JC: Well, I could say something like cheeseburgers, but that’s really not anything hidden and I don’t feel that guilty about it. I like to watch Andy Cohen’s Watch What Happens TV show and I sing in my car when no one’s looking.
mK: HAHAHA! Getting caught singing in the car at a stop light is pretty embarrassing when you think you’re alone! What do you like to do in your spare time?
JC: (lol) What spare time?! I have a horse and I love to go riding or even on some days just go to the barn and give her carrots and I just find being there relaxing. I also get on these jags where I like to ‘make’ things, nothing in particular, but if I think of some little machine or device I can build or play with I tend to like learn and do.
mK: Any advice for people or loved ones that get daunting diagnoses?
JC: I think for me, after a recent experience with a family member, I think that along with the advice that many have given regarding being close to one and other, I think that there is also a need for people to be forgiving of each other and themselves. A daunting diagnosis is a scary thing and everyone acts or feels a little differently and they need to know they can be comfortable to express things and be loved and forgiven no matter what. They need to know that even though others may approach the problem differently or react differently, in the end, it’s a very personal moment and we all need to give each other some room to react.

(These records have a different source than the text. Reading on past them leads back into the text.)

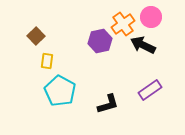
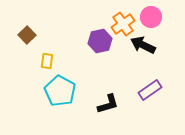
brown square: moved 9 px left, 1 px up
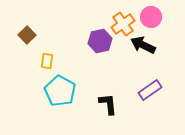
black L-shape: rotated 80 degrees counterclockwise
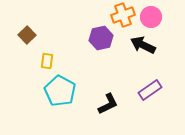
orange cross: moved 9 px up; rotated 15 degrees clockwise
purple hexagon: moved 1 px right, 3 px up
black L-shape: rotated 70 degrees clockwise
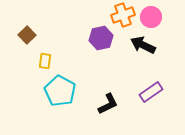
yellow rectangle: moved 2 px left
purple rectangle: moved 1 px right, 2 px down
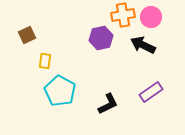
orange cross: rotated 10 degrees clockwise
brown square: rotated 18 degrees clockwise
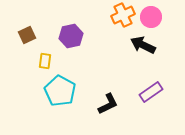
orange cross: rotated 15 degrees counterclockwise
purple hexagon: moved 30 px left, 2 px up
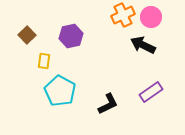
brown square: rotated 18 degrees counterclockwise
yellow rectangle: moved 1 px left
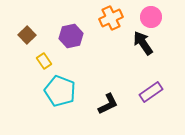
orange cross: moved 12 px left, 3 px down
black arrow: moved 2 px up; rotated 30 degrees clockwise
yellow rectangle: rotated 42 degrees counterclockwise
cyan pentagon: rotated 8 degrees counterclockwise
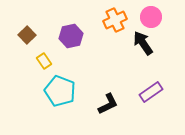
orange cross: moved 4 px right, 2 px down
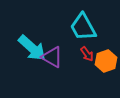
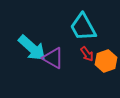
purple triangle: moved 1 px right, 1 px down
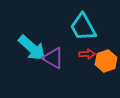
red arrow: rotated 56 degrees counterclockwise
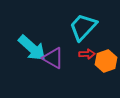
cyan trapezoid: rotated 72 degrees clockwise
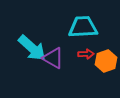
cyan trapezoid: rotated 44 degrees clockwise
red arrow: moved 1 px left
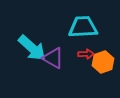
orange hexagon: moved 3 px left, 1 px down
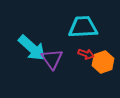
red arrow: rotated 21 degrees clockwise
purple triangle: moved 1 px left, 1 px down; rotated 25 degrees clockwise
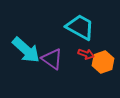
cyan trapezoid: moved 3 px left; rotated 32 degrees clockwise
cyan arrow: moved 6 px left, 2 px down
purple triangle: rotated 20 degrees counterclockwise
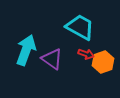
cyan arrow: rotated 112 degrees counterclockwise
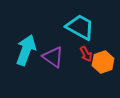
red arrow: rotated 42 degrees clockwise
purple triangle: moved 1 px right, 2 px up
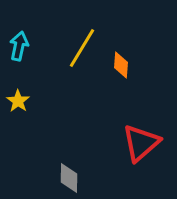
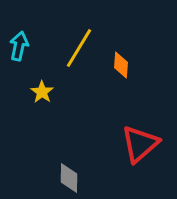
yellow line: moved 3 px left
yellow star: moved 24 px right, 9 px up
red triangle: moved 1 px left, 1 px down
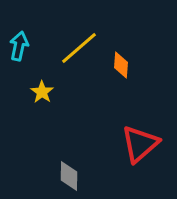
yellow line: rotated 18 degrees clockwise
gray diamond: moved 2 px up
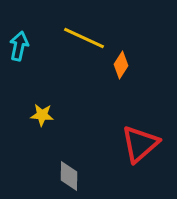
yellow line: moved 5 px right, 10 px up; rotated 66 degrees clockwise
orange diamond: rotated 28 degrees clockwise
yellow star: moved 23 px down; rotated 30 degrees counterclockwise
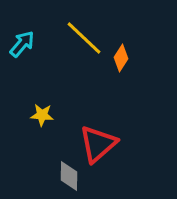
yellow line: rotated 18 degrees clockwise
cyan arrow: moved 3 px right, 2 px up; rotated 28 degrees clockwise
orange diamond: moved 7 px up
red triangle: moved 42 px left
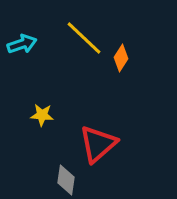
cyan arrow: rotated 32 degrees clockwise
gray diamond: moved 3 px left, 4 px down; rotated 8 degrees clockwise
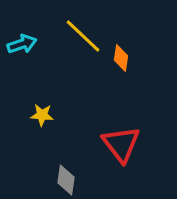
yellow line: moved 1 px left, 2 px up
orange diamond: rotated 24 degrees counterclockwise
red triangle: moved 23 px right; rotated 27 degrees counterclockwise
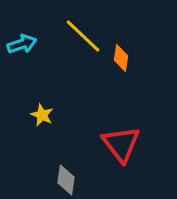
yellow star: rotated 20 degrees clockwise
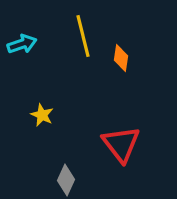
yellow line: rotated 33 degrees clockwise
gray diamond: rotated 16 degrees clockwise
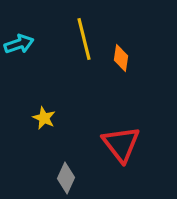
yellow line: moved 1 px right, 3 px down
cyan arrow: moved 3 px left
yellow star: moved 2 px right, 3 px down
gray diamond: moved 2 px up
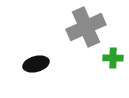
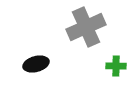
green cross: moved 3 px right, 8 px down
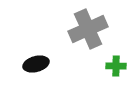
gray cross: moved 2 px right, 2 px down
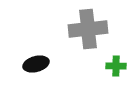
gray cross: rotated 18 degrees clockwise
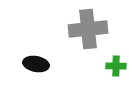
black ellipse: rotated 25 degrees clockwise
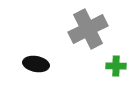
gray cross: rotated 21 degrees counterclockwise
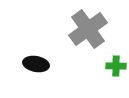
gray cross: rotated 9 degrees counterclockwise
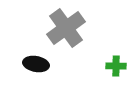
gray cross: moved 22 px left, 1 px up
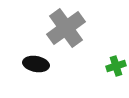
green cross: rotated 18 degrees counterclockwise
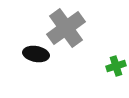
black ellipse: moved 10 px up
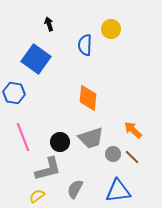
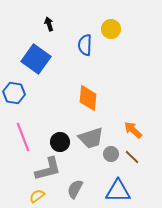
gray circle: moved 2 px left
blue triangle: rotated 8 degrees clockwise
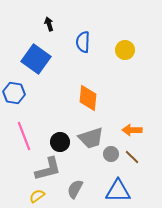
yellow circle: moved 14 px right, 21 px down
blue semicircle: moved 2 px left, 3 px up
orange arrow: moved 1 px left; rotated 42 degrees counterclockwise
pink line: moved 1 px right, 1 px up
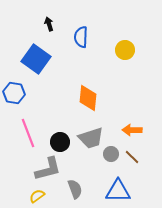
blue semicircle: moved 2 px left, 5 px up
pink line: moved 4 px right, 3 px up
gray semicircle: rotated 132 degrees clockwise
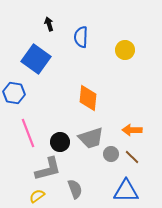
blue triangle: moved 8 px right
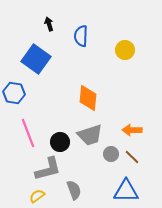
blue semicircle: moved 1 px up
gray trapezoid: moved 1 px left, 3 px up
gray semicircle: moved 1 px left, 1 px down
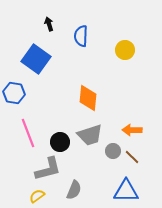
gray circle: moved 2 px right, 3 px up
gray semicircle: rotated 42 degrees clockwise
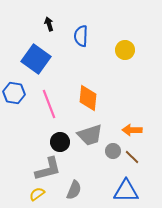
pink line: moved 21 px right, 29 px up
yellow semicircle: moved 2 px up
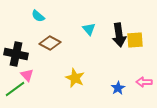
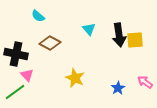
pink arrow: moved 1 px right; rotated 35 degrees clockwise
green line: moved 3 px down
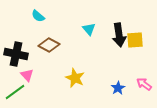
brown diamond: moved 1 px left, 2 px down
pink arrow: moved 1 px left, 2 px down
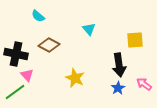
black arrow: moved 30 px down
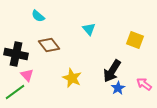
yellow square: rotated 24 degrees clockwise
brown diamond: rotated 25 degrees clockwise
black arrow: moved 7 px left, 6 px down; rotated 40 degrees clockwise
yellow star: moved 3 px left
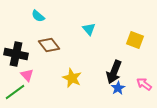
black arrow: moved 2 px right, 1 px down; rotated 10 degrees counterclockwise
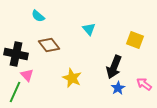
black arrow: moved 5 px up
green line: rotated 30 degrees counterclockwise
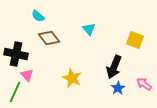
brown diamond: moved 7 px up
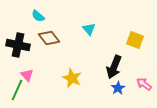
black cross: moved 2 px right, 9 px up
green line: moved 2 px right, 2 px up
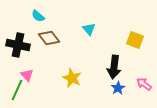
black arrow: rotated 15 degrees counterclockwise
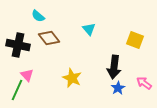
pink arrow: moved 1 px up
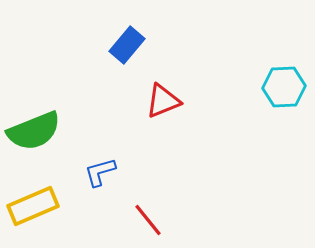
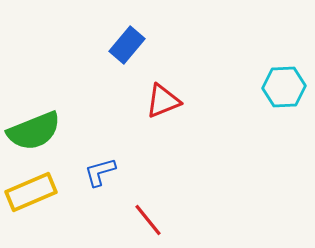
yellow rectangle: moved 2 px left, 14 px up
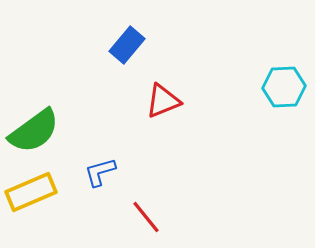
green semicircle: rotated 14 degrees counterclockwise
red line: moved 2 px left, 3 px up
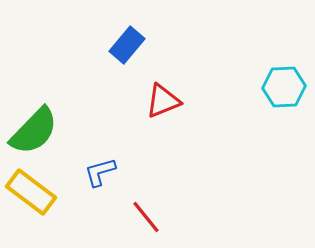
green semicircle: rotated 10 degrees counterclockwise
yellow rectangle: rotated 60 degrees clockwise
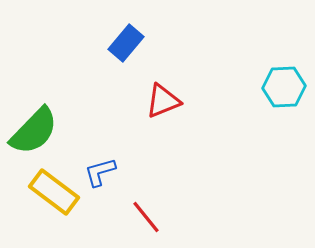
blue rectangle: moved 1 px left, 2 px up
yellow rectangle: moved 23 px right
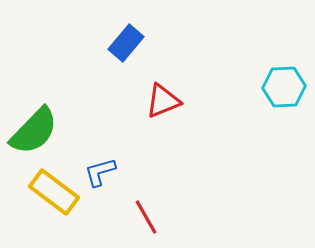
red line: rotated 9 degrees clockwise
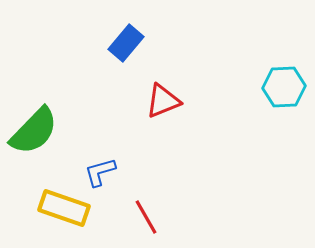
yellow rectangle: moved 10 px right, 16 px down; rotated 18 degrees counterclockwise
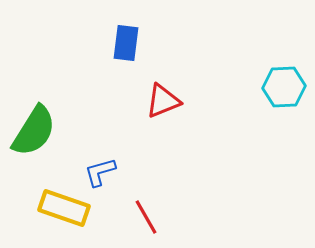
blue rectangle: rotated 33 degrees counterclockwise
green semicircle: rotated 12 degrees counterclockwise
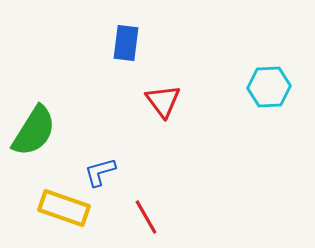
cyan hexagon: moved 15 px left
red triangle: rotated 45 degrees counterclockwise
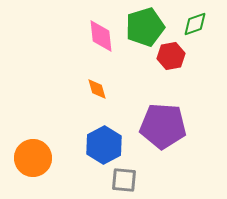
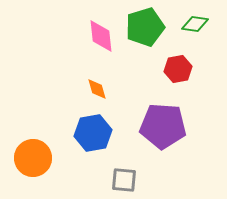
green diamond: rotated 28 degrees clockwise
red hexagon: moved 7 px right, 13 px down
blue hexagon: moved 11 px left, 12 px up; rotated 18 degrees clockwise
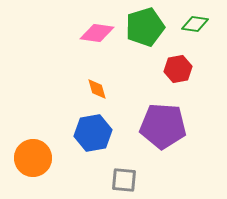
pink diamond: moved 4 px left, 3 px up; rotated 76 degrees counterclockwise
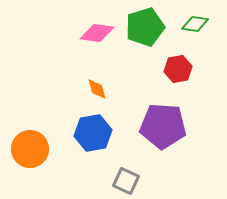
orange circle: moved 3 px left, 9 px up
gray square: moved 2 px right, 1 px down; rotated 20 degrees clockwise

mK: Tell us something about yourself that people probably didn’t know… anything.
JC: I kept bees for about three years. Wasn’t that good at it, but it was one of those little ‘jags’ I mentioned where I wanted to try it (and get over my fear of bees).
mK: Any parting words for all the mAss Kickers?
JC: Keep up the fight and spreading the message that you and others are out there. It’s easy to feel really alone with a bad diagnosis and so knowing others are out there who are in the same boat and working on a common cause can make someone feel much better.
Dr. Jason Christiansen: bee keeper, horseman, tinkerer, car crooner, accomplished oncology researcher, and driven mAss Kicker! Thanks again for doing this Dr. Christiansen. Thanks for all you’ve accomplished for oncology patients. Check out the clinical trial STARTRK-2 to see if you or someone you know is eligible for this trial.